Copy each line in the data below that contains the word "товаропроизводителя".

• [Data listing]:

· · · ·

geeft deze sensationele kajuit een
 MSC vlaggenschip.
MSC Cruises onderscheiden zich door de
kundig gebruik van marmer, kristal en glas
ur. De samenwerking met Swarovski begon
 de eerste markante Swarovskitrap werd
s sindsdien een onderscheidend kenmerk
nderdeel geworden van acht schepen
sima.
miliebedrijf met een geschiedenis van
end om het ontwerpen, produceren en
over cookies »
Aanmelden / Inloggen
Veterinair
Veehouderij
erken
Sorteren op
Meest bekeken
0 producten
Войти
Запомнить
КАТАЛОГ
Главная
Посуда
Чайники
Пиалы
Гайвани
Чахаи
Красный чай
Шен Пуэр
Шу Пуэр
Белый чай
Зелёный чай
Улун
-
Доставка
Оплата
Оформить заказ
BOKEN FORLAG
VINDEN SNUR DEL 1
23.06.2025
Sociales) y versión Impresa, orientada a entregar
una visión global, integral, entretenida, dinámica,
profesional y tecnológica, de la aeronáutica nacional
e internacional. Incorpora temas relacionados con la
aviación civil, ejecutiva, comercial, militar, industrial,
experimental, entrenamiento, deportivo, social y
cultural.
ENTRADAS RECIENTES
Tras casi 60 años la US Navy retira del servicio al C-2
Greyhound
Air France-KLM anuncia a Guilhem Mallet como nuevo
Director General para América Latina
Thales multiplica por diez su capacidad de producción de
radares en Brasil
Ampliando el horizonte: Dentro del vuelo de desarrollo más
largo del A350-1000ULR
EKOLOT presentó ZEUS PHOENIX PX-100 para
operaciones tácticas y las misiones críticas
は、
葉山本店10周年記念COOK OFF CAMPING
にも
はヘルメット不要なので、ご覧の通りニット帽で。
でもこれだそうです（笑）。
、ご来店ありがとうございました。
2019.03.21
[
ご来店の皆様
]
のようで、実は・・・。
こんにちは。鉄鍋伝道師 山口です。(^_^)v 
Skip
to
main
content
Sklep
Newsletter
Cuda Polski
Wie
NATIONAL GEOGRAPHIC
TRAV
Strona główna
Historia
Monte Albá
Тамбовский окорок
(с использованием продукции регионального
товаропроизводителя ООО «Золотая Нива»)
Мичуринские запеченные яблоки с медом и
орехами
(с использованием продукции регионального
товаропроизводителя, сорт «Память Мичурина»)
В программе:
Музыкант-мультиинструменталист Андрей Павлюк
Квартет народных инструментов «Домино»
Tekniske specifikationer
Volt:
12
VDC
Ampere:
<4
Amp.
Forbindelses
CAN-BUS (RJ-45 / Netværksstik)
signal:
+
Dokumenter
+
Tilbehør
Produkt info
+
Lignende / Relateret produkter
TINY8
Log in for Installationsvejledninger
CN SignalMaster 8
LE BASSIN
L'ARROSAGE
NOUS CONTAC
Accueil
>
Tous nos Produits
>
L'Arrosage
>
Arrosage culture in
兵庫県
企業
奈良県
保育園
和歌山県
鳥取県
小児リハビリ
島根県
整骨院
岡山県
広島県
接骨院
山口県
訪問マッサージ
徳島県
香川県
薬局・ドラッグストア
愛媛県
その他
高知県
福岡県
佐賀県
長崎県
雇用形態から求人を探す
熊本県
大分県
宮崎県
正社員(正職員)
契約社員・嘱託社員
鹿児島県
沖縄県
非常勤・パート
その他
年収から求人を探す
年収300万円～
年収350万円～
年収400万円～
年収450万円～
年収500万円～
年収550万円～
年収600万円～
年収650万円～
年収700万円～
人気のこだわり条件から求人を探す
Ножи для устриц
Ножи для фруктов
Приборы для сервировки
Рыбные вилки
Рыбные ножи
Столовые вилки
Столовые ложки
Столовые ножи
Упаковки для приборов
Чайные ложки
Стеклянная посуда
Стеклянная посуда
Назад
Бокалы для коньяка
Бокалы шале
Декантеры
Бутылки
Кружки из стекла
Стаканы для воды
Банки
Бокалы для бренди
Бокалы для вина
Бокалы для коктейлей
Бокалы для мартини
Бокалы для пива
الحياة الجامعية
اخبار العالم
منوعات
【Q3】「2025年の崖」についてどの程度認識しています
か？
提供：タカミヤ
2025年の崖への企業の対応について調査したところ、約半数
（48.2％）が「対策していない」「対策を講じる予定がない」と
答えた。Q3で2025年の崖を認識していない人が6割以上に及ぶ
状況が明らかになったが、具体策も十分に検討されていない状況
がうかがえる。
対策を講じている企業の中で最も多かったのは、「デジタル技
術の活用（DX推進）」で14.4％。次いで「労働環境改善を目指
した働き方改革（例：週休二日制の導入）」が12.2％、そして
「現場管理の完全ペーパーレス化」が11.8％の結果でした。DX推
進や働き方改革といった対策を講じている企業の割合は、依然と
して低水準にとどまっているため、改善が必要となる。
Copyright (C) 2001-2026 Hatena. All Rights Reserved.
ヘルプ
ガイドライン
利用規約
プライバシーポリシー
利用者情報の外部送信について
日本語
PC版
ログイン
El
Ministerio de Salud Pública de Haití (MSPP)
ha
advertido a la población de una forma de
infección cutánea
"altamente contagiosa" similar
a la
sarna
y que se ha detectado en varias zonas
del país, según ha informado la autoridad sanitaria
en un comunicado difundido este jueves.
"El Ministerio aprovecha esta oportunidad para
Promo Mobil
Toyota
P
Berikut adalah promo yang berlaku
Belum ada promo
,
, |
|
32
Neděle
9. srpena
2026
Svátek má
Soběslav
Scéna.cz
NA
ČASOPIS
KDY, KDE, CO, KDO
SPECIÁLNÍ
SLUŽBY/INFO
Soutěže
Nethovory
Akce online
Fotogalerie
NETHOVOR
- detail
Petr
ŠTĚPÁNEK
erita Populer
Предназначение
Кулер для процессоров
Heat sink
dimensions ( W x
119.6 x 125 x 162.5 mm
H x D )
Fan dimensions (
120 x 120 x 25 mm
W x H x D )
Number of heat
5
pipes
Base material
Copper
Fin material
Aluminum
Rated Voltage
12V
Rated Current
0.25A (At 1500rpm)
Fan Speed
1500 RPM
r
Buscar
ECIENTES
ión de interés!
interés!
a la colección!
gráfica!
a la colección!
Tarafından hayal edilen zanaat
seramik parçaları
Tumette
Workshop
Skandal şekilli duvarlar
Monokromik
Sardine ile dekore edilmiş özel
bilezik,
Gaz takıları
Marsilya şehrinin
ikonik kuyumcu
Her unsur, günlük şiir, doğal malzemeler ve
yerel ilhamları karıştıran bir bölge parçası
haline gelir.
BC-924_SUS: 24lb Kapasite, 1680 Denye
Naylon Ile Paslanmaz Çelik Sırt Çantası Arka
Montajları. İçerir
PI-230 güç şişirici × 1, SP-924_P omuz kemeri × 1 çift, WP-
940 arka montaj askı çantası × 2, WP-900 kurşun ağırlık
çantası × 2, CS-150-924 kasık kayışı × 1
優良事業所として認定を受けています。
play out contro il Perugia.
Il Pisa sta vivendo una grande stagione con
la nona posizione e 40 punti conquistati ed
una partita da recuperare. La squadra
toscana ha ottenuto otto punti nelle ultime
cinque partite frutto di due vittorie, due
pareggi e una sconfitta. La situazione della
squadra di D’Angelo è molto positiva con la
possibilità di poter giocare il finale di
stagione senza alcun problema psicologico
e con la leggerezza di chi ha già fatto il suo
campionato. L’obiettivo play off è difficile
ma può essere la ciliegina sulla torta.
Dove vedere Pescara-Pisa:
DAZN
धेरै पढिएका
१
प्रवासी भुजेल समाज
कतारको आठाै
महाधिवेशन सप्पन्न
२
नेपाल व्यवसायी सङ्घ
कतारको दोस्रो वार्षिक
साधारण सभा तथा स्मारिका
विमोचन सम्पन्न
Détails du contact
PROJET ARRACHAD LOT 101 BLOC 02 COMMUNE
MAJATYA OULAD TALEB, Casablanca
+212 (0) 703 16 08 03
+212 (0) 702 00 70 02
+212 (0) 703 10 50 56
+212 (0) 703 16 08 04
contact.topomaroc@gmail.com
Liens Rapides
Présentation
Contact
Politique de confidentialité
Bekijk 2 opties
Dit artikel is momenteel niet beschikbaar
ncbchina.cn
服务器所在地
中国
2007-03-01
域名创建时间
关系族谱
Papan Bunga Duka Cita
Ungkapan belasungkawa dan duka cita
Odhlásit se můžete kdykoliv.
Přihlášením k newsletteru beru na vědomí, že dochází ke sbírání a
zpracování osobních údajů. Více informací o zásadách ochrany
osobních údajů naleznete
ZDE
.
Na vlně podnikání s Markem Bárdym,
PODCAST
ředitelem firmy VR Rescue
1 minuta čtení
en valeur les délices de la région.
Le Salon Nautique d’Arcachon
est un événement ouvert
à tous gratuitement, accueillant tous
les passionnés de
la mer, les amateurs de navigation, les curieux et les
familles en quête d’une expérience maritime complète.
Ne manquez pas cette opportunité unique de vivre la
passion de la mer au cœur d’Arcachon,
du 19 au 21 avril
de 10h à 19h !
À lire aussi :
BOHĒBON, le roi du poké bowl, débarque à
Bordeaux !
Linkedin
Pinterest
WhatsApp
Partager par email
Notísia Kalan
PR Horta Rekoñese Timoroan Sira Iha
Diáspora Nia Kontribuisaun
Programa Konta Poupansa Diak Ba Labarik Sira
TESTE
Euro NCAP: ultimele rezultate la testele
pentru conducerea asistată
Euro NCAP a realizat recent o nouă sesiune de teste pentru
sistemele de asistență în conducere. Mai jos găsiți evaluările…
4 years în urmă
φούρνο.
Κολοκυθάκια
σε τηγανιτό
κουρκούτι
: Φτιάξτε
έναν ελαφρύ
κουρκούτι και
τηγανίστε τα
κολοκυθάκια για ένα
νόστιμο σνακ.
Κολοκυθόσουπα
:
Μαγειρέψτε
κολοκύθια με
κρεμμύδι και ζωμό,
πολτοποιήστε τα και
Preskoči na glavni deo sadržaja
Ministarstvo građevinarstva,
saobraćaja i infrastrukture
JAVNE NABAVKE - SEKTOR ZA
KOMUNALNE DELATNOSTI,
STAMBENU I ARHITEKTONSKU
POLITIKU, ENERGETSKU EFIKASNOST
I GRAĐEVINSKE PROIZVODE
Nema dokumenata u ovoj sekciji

· · · ·

• [Response below]:
товаропроизводителя ООО «Золотая Нива»)
товаропроизводителя, сорт «Память Мичурина»)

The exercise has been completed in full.